Ley 7/2024, de 20 de junio, de Patrimonio Cultural de Castilla y León.
¿Qué dice esta ley?
**¿Qué es?** Es la Ley 7/2024, de 20 de junio, de Patrimonio Cultural de Castilla y León, aprobada por las Cortes de Castilla y León. Viene a sustituir a la anterior Ley 12/2002 y establece un nuevo marco legal para el conocimiento, protección, conservación, difusión y gestión del patrimonio cultural de la Comunidad Autónoma, en ejercicio de las competencias propias que le reconoce su Estatuto de Autonomía. **¿A quién afecta?** Afecta al conjunto de la ciudadanía de Castilla y León, así como a los titulares de bienes integrantes del patrimonio cultural, sean personas físicas, jurídicas, entidades públicas o privadas. También vincula directamente a los poderes públicos de la Comunidad, a quienes la ley encomienda la obligación de salvaguardar, enriquecer y difundir dichos bienes, garantizando además la igualdad de oportunidades en el acceso a la cultura. **¿Qué cambia o establece?** La ley amplía el concepto de patrimonio cultural más allá de lo estrictamente artístico, histórico o monumental, incorporando el patrimonio inmaterial —usos, expresiones, conocimientos y técnicas reconocidos por las comunidades como parte de su herencia cultural— en línea con convenios y textos internacionales vigentes.
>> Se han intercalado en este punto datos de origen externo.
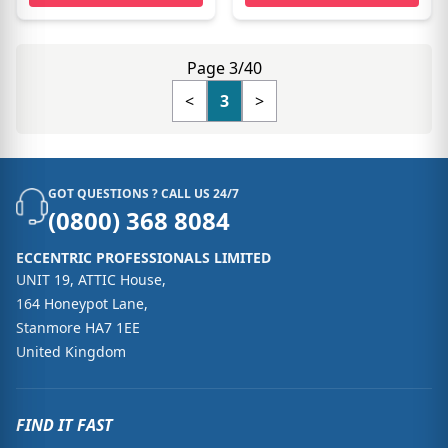
Page 3/40
<
3
>
GOT QUESTIONS ? CALL US 24/7
(0800) 368 8084
ECCENTRIC PROFESSIONALS LIMITED
UNIT 19, ATTIC House,
164 Honeypot Lane,
Stanmore HA7 1EE
United Kingdom
FIND IT FAST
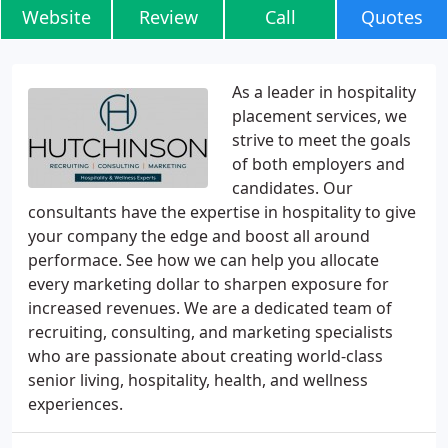
Website
Review
Call
Quotes
As a leader in hospitality
placement services, we
strive to meet the goals
of both employers and
candidates. Our
consultants have the expertise in hospitality to give
your company the edge and boost all around
performace. See how we can help you allocate
every marketing dollar to sharpen exposure for
increased revenues. We are a dedicated team of
recruiting, consulting, and marketing specialists
who are passionate about creating world-class
senior living, hospitality, health, and wellness
experiences.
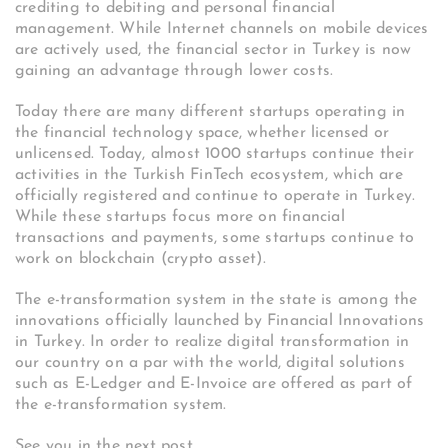
crediting to debiting and personal financial
management. While Internet channels on mobile devices
are actively used, the financial sector in Turkey is now
gaining an advantage through lower costs.
Today there are many different startups operating in
the financial technology space, whether licensed or
unlicensed. Today, almost 1000 startups continue their
activities in the Turkish FinTech ecosystem, which are
officially registered and continue to operate in Turkey.
While these startups focus more on financial
transactions and payments, some startups continue to
work on blockchain (crypto asset).
The e-transformation system in the state is among the
innovations officially launched by Financial Innovations
in Turkey. In order to realize digital transformation in
our country on a par with the world, digital solutions
such as E-Ledger and E-Invoice are offered as part of
the e-transformation system.
See you in the next post,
Frente al modelo anterior, apuesta por una gestión integral, sostenible y participativa, en la que la ciudadanía tiene un papel activo junto a los poderes públicos. Asimismo, concibe el patrimonio cultural no solo como legado del pasado, sino como un recurso con valor educativo, social y económico capaz de generar desarrollo y cohesión en Castilla y León.
💬 Contexto ciudadano
Castilla y León actualiza su legislación patrimonial veintidós años después de la Ley 12/2002, adaptándola al Convenio de Faro del Consejo de Europa (2005), que reconoce el derecho de las comunidades a relacionarse activamente con su herencia cultural, y a la Convención UNESCO de 2003 sobre Patrimonio Inmaterial. El cambio conceptual más relevante es la incorporación del patrimonio inmaterial como categoría plena, reconociendo legalmente tradiciones, oficios y expresiones culturales vivas junto a los monumentos. Andalucía, Cataluña y el País Vasco ya habían incorporado el patrimonio inmaterial a sus leyes autonómicas. La importancia de la norma castellano-leonesa radica en la extraordinaria densidad patrimonial de la comunidad (la mayor de España en Bienes de Interés Cultural) y en el uso del patrimonio como eje de desarrollo económico en un contexto de despoblación rural severa.